Valuation of Commodity stocks
A key to investing in energy or mining stocks
Academic have long known that commodity prices are log-normally distributed. Since the Nobel prize winning work of Fischer Black, Myron Scholes and James Merton in creating the Black-Scholes model of option pricing, valuation experts have expanded Black-Scholes concepts to the valuation of oil & gas reserves as a “real option”. Mercer Capital, a Business Valuation and Advisory firm has published papers on how Black Scholes can be usefully applied to valuation of proven but undeveloped oil reserves.
The United States Energy Information Administration uses Black Scholes concepts to forecast the range of future oil prices based on market implied volatility. Log normal distributions are used for real estate prices, stock prices and the size of oil reservoirs, among other applications. The distribution follows the same principles as the normal distribution except that the values are skewed to the lower end of the range of possible values.
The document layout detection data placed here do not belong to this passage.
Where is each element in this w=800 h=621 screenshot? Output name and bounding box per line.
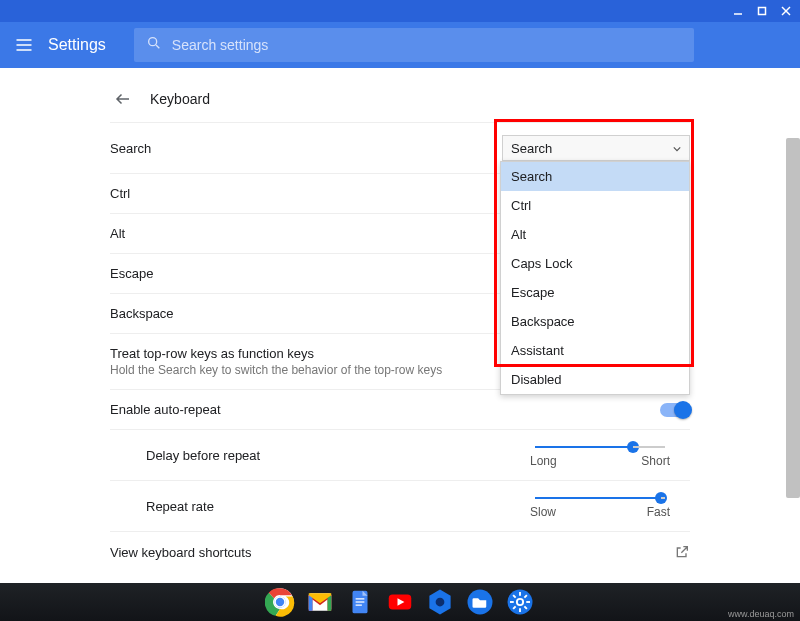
rate-slider-track[interactable] <box>535 497 665 499</box>
dropdown-option-assistant[interactable]: Assistant <box>501 336 689 365</box>
content-scroll-area: Keyboard Search Search Search Ctrl Alt C… <box>0 68 800 583</box>
open-external-icon[interactable] <box>674 544 690 560</box>
row-sublabel: Hold the Search key to switch the behavi… <box>110 363 442 377</box>
dropdown-option-ctrl[interactable]: Ctrl <box>501 191 689 220</box>
row-label: Alt <box>110 226 125 241</box>
svg-rect-11 <box>309 595 313 611</box>
slider-label-right: Fast <box>647 505 670 519</box>
scrollbar[interactable] <box>786 68 800 583</box>
youtube-icon[interactable] <box>385 587 415 617</box>
svg-point-18 <box>436 598 445 607</box>
row-label: Delay before repeat <box>110 448 260 463</box>
row-label: Ctrl <box>110 186 130 201</box>
row-rate: Repeat rate Slow Fast <box>110 480 690 531</box>
row-label: Enable auto-repeat <box>110 402 221 417</box>
app-hexagon-icon[interactable] <box>425 587 455 617</box>
svg-rect-12 <box>328 595 332 611</box>
app-header: Settings <box>0 22 800 68</box>
dropdown-option-search[interactable]: Search <box>501 162 689 191</box>
row-shortcuts[interactable]: View keyboard shortcuts <box>110 531 690 572</box>
search-icon <box>146 35 162 55</box>
row-search: Search Search Search Ctrl Alt Caps Lock … <box>110 122 690 173</box>
svg-rect-15 <box>356 601 365 602</box>
svg-rect-16 <box>356 605 362 606</box>
menu-icon[interactable] <box>14 35 34 55</box>
scrollbar-thumb[interactable] <box>786 138 800 498</box>
dropdown-option-backspace[interactable]: Backspace <box>501 307 689 336</box>
back-arrow-icon[interactable] <box>114 90 132 108</box>
row-label: Search <box>110 141 151 156</box>
svg-line-5 <box>156 45 159 48</box>
settings-icon[interactable] <box>505 587 535 617</box>
files-icon[interactable] <box>465 587 495 617</box>
window-close-button[interactable] <box>778 3 794 19</box>
row-delay: Delay before repeat Long Short <box>110 429 690 480</box>
chrome-icon[interactable] <box>265 587 295 617</box>
settings-panel: Keyboard Search Search Search Ctrl Alt C… <box>110 68 690 572</box>
dropdown-option-alt[interactable]: Alt <box>501 220 689 249</box>
dropdown-menu: Search Ctrl Alt Caps Lock Escape Backspa… <box>500 161 690 395</box>
dropdown-option-capslock[interactable]: Caps Lock <box>501 249 689 278</box>
row-auto-repeat: Enable auto-repeat <box>110 389 690 429</box>
svg-rect-14 <box>356 598 365 599</box>
search-input[interactable] <box>172 37 682 53</box>
app-title: Settings <box>48 36 106 54</box>
row-label: Repeat rate <box>110 499 214 514</box>
window-maximize-button[interactable] <box>754 3 770 19</box>
slider-label-left: Long <box>530 454 557 468</box>
svg-rect-1 <box>759 8 766 15</box>
window-minimize-button[interactable] <box>730 3 746 19</box>
search-key-dropdown[interactable]: Search <box>502 135 690 161</box>
slider-label-right: Short <box>641 454 670 468</box>
dropdown-option-disabled[interactable]: Disabled <box>501 365 689 394</box>
gmail-icon[interactable] <box>305 587 335 617</box>
auto-repeat-toggle[interactable] <box>660 403 690 417</box>
chevron-down-icon <box>673 141 681 156</box>
docs-icon[interactable] <box>345 587 375 617</box>
row-label: View keyboard shortcuts <box>110 545 251 560</box>
row-label: Treat top-row keys as function keys <box>110 346 442 361</box>
taskbar: www.deuaq.com <box>0 583 800 621</box>
panel-header: Keyboard <box>110 82 690 122</box>
page-title: Keyboard <box>150 91 210 107</box>
slider-label-left: Slow <box>530 505 556 519</box>
dropdown-value: Search <box>511 141 552 156</box>
svg-point-4 <box>148 38 156 46</box>
window-titlebar <box>0 0 800 22</box>
delay-slider-track[interactable] <box>535 446 665 448</box>
row-label: Escape <box>110 266 153 281</box>
row-label: Backspace <box>110 306 174 321</box>
dropdown-option-escape[interactable]: Escape <box>501 278 689 307</box>
search-bar[interactable] <box>134 28 694 62</box>
watermark: www.deuaq.com <box>728 609 794 619</box>
taskbar-dock <box>265 587 535 617</box>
Probabilities based on analyis of mean and standard deviation produce the same results as in the standard Gaussian distribution.
Why oil prices and related valuation of energy companies are subject to analysis using log normal distributions arises from the characteristics of most commodities - the ultimate value of a given commodity reserve is directly related to the size of the deposit or reserve and the price it may command at future points. Log-normal distributions are routinely applied to estimating the size of oil reserves and similarly applied to estimating future stock or commodity prices. So instead of over simplifying analysis of energy stocks by applying EBITDA multiples to reported financial results or attempting DCF valuation using projected commodity prices, a more robust valuation can be arrived at using Black-Scholes and valuing the proved and probably reserves as a “real option”. The result is often not far from the oversimplified multiple approach but sometimes produces widely different outcomes. In the example I will show, the differences are not extreme.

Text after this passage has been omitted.